El trayecto de Cortázar estaba en las antípodas. El intelectual, para él, implicaba la pasión, la vida, la justicia, la libertad, y la lucha contra todo lo que limita u oprime estos valores. Al igual que muchos compañeros de ruta por esos tiempos, concebía su actividad como un espacio para disparar sus dardos contra lo irracional de la pretensión racional de una sociedad donde el autoritarismo parecía ganar la partida, al menos en Latinoamérica. Intentaba sin dudas (aunque nunca lo haya explicitado) situarse desde el lugar de las víctimas, pero nunca desde un sitial de vanguardia, sino como modo de restituirles una dignidad que su condición de “vencidos” no les permitía. Recuerdo aquella frase de Theodor Adorno que se puede aplicar perfectamente a lo que vengo diciendo cuando refiriéndose a los vencidos sostenía que es constitutivo de su esencia parecer inesenciales, desplazados y grotescos en su impotencia. Pero también, que lo que trasciende a la sociedad dominante no es solo la potencialidad que ésta desarrolla, sino también y en la misma medida lo que no encaja del todo en las leyes del movimiento histórico. A profundizar estas fisuras, inaprensibles para las cuadrículas del sistema, estaba llamado el intelectual para Cortázar.
De nada sirve la función intelectual si el efecto logrado es la autosegregación como casta. Ayudar a que “caigan las máscaras” del enemigo, implica como condición necesaria también la remoción de las máscaras propias, las ilusiones conscientemente direccionadas para aplacar la dimensión de “crítica” respecto de lo existente. El intelectual debe construir las condiciones de su propia disolución como “vanguardia” para pasar a generar prácticas articulatorias que produzcan ideologías que no respondan a los cánones dominantes.

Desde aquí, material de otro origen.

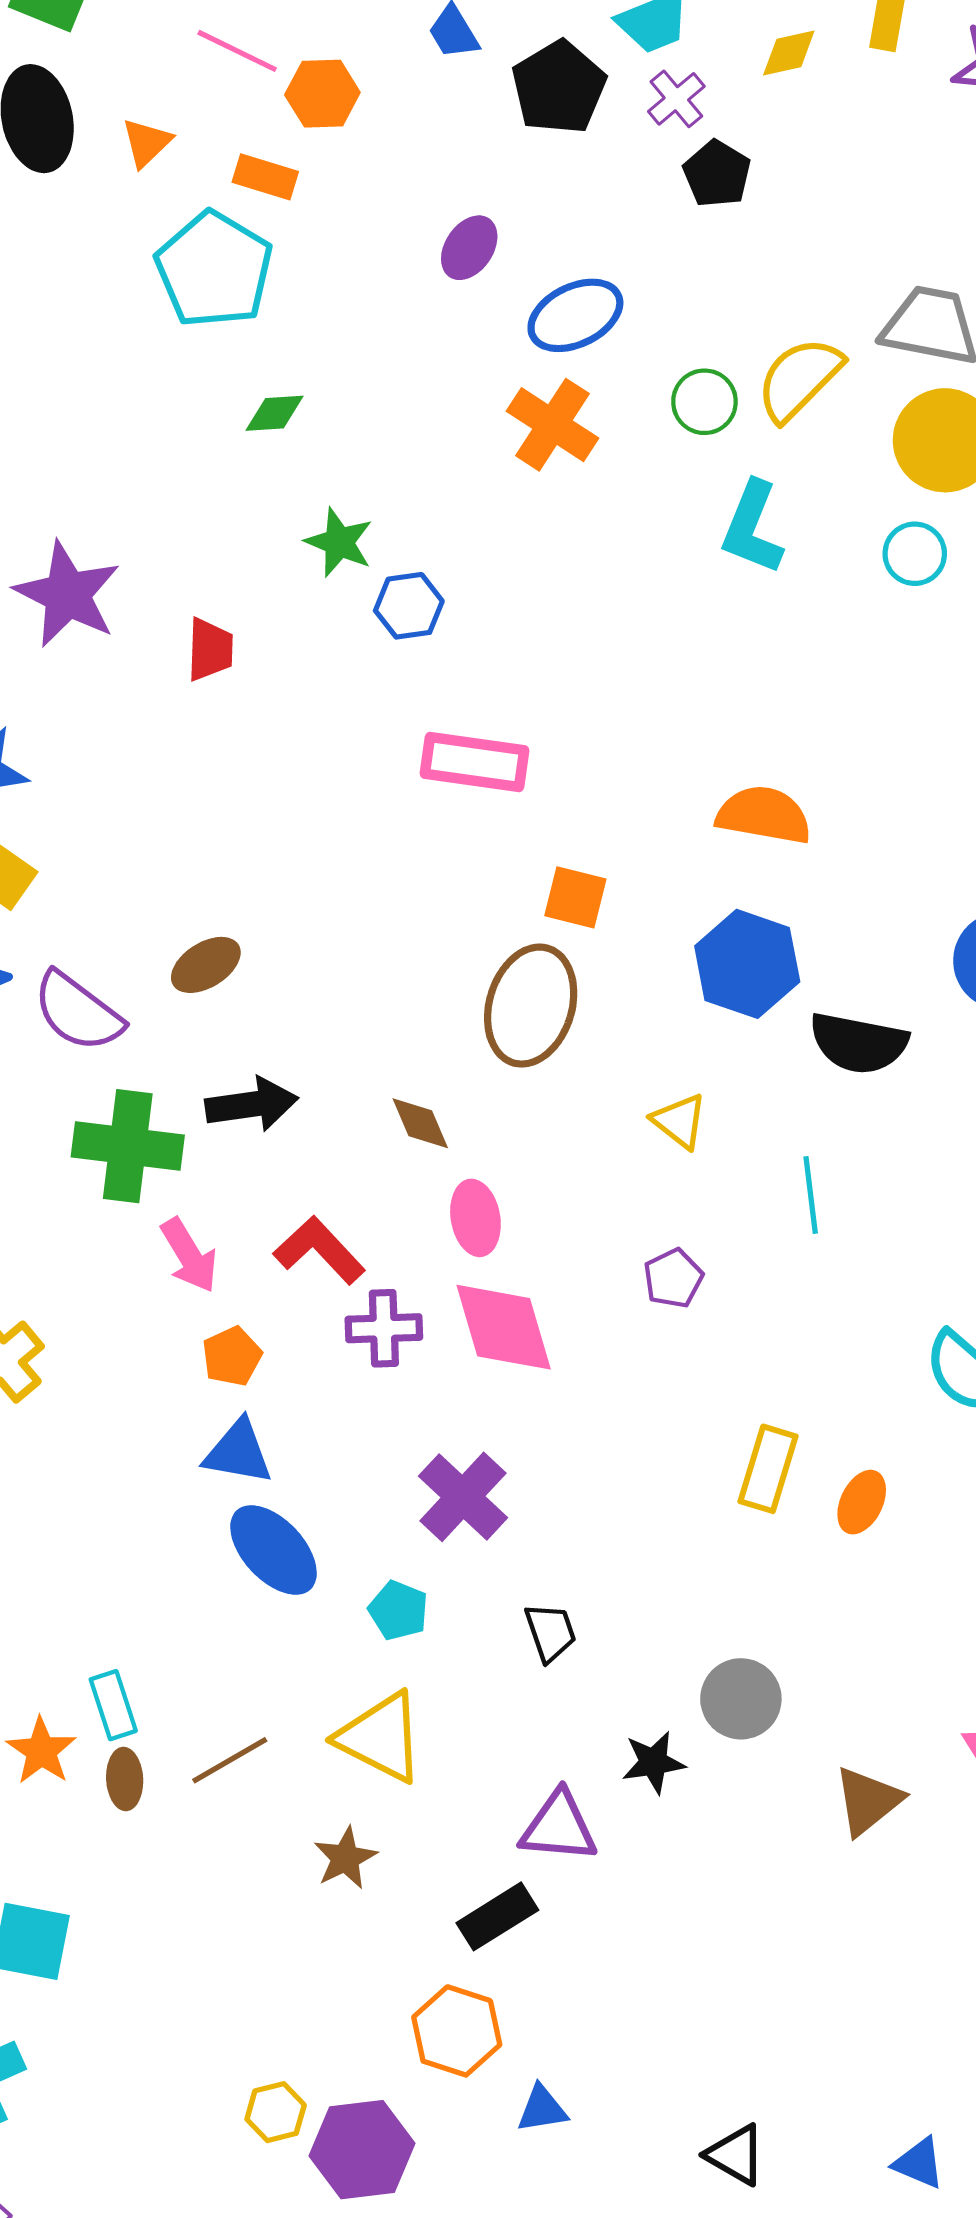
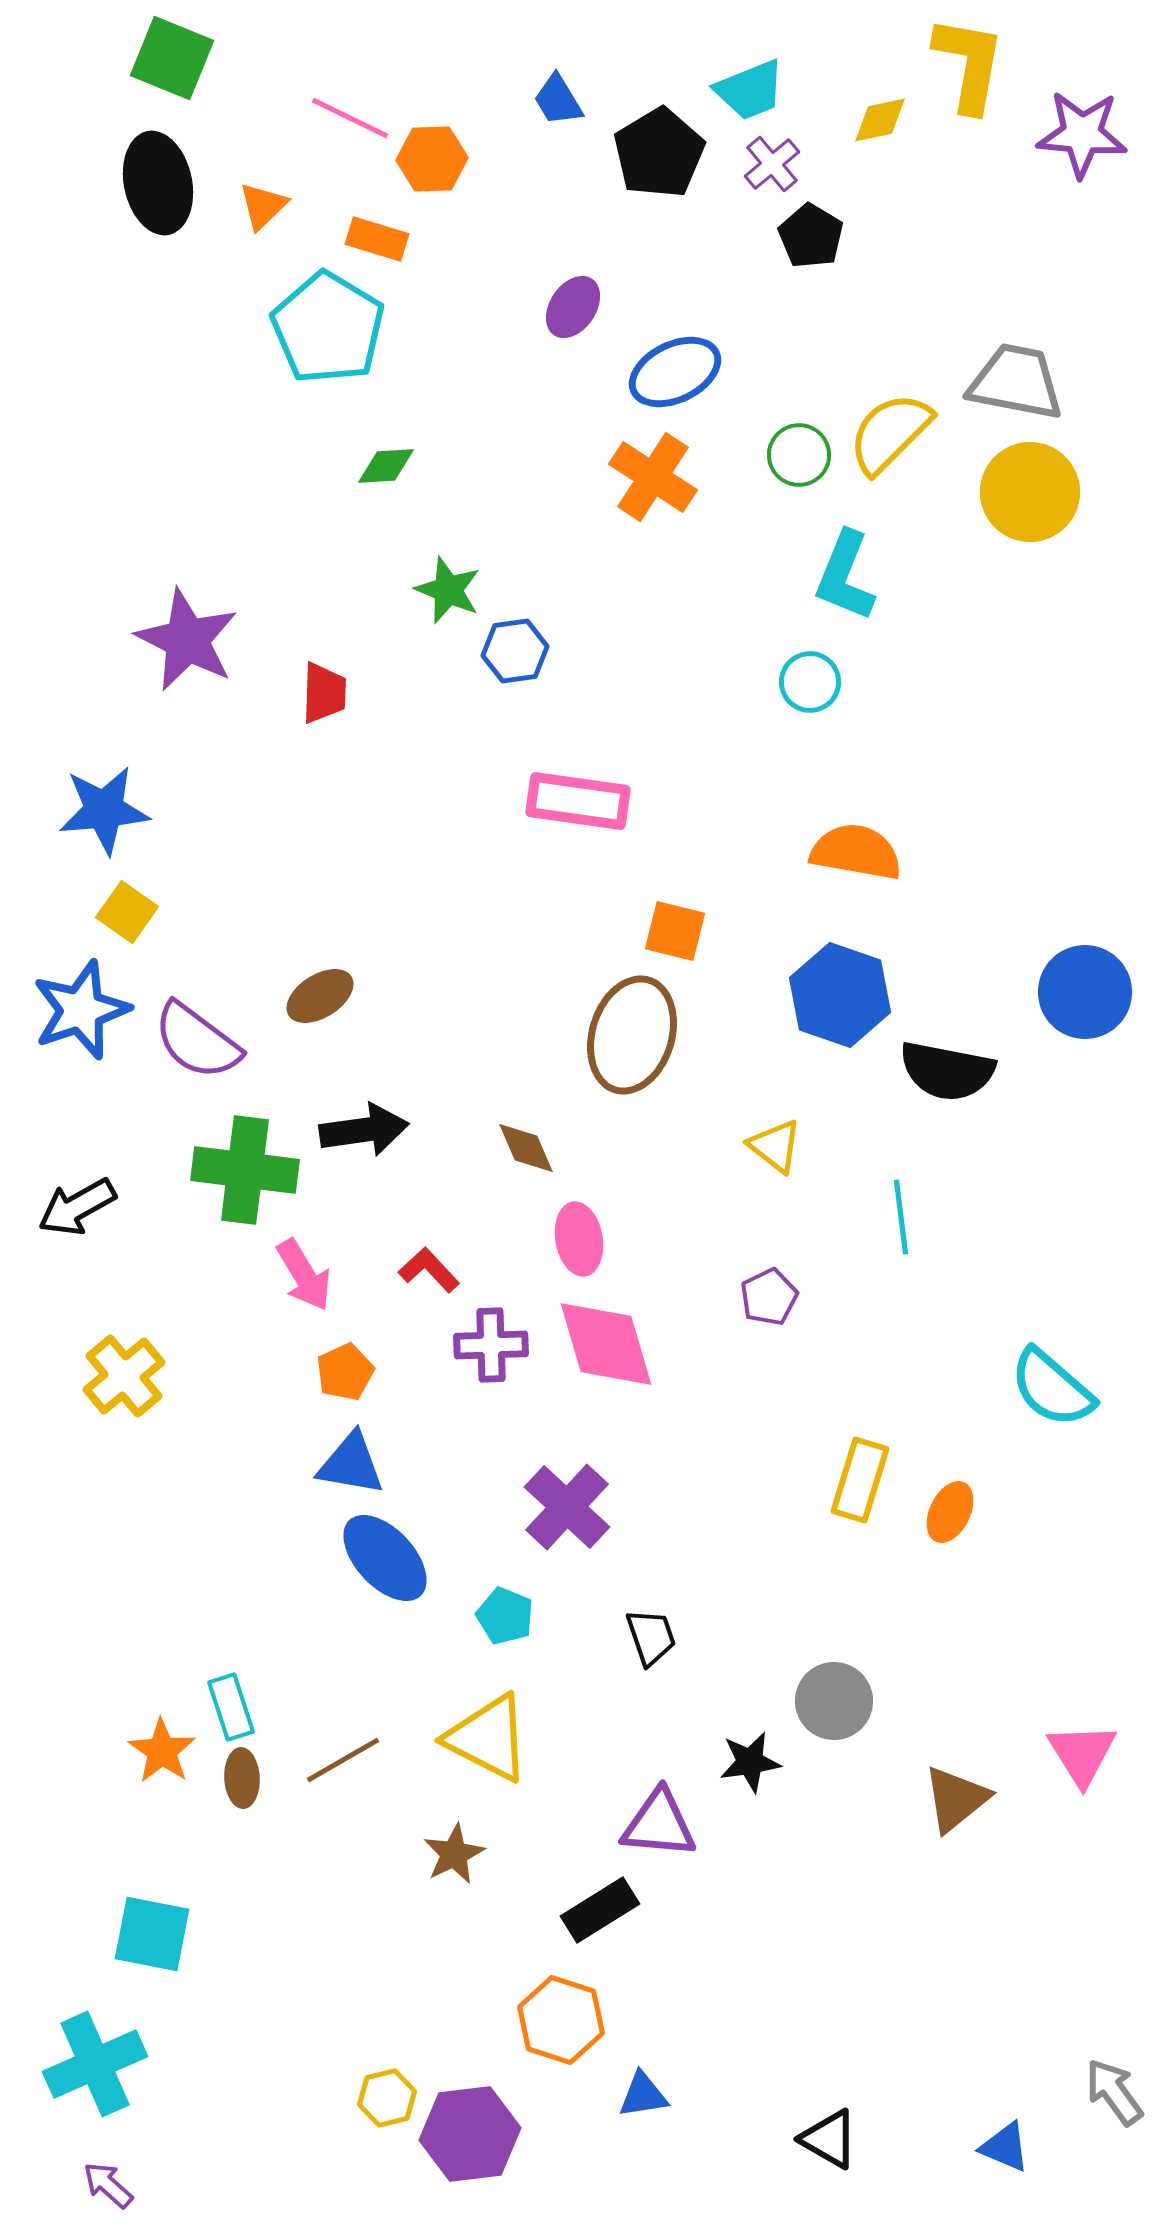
cyan circle: (915, 554) -> (810, 682), moved
red L-shape: (319, 1250) -> (429, 1270), size x0.7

Pero del mismo modo en que Cortázar combatía la idea del intelectual como “casta”, también endurecía su postura frente a quienes pensaban que la única forma de lograr un vinculo con la masa social era a partir de debilitar la visión de la realidad para hacerla accesible a la inmediatez de las necesidades básicas. La demagogia le era tan ajena como la soberbia elitista: “Todo empobrecimiento de la noción de realidad en nombre de una temática restringida a lo inmediato y concreto en un plano supuestamente revolucionario, y también en nombre de la capacidad de recepción de los lectores menos sofisticados, no es más que un acto contrarrevolucionario, puesto que todo empobrecimiento del presente gravita en el futuro y lo vuelve más penoso y lejano”. Si bien estas palabras tienen un destino concreto (cierta izquierda que vincula la combatividad a la ausencia de relieve intelectual), es difícil para nosotros no hacer un ejercicio ilegal y pensar a la luz de estas consideraciones en nuestro presente, definido por el didactismo de lenguajes estandarizados que se ciernen omnipotentes sobre el conjunto plural de los lenguajes.
Pero esta breve reseña sobre la figura de Julio Cortázar en definitiva, creo que debe servirnos no sólo para extrapolar sus reflexiones en nuestro contexto empobrecido de figuras relevantes. Realizar esa simple actividad conmemorativa sería fosilizar su presencia a la sombra de un dogmatismo inconducente que el mismo Cortázar combatió en vida. En cambio, creo que sería una excelente oportunidad para revitalizarnos en nuestra dimensión intelectual si somos capaces de construir nuevos discursos que desliguen el “poder” de las formas de hegemonía sociales, culturales y económicas sobre los que nuestro tiempo transita.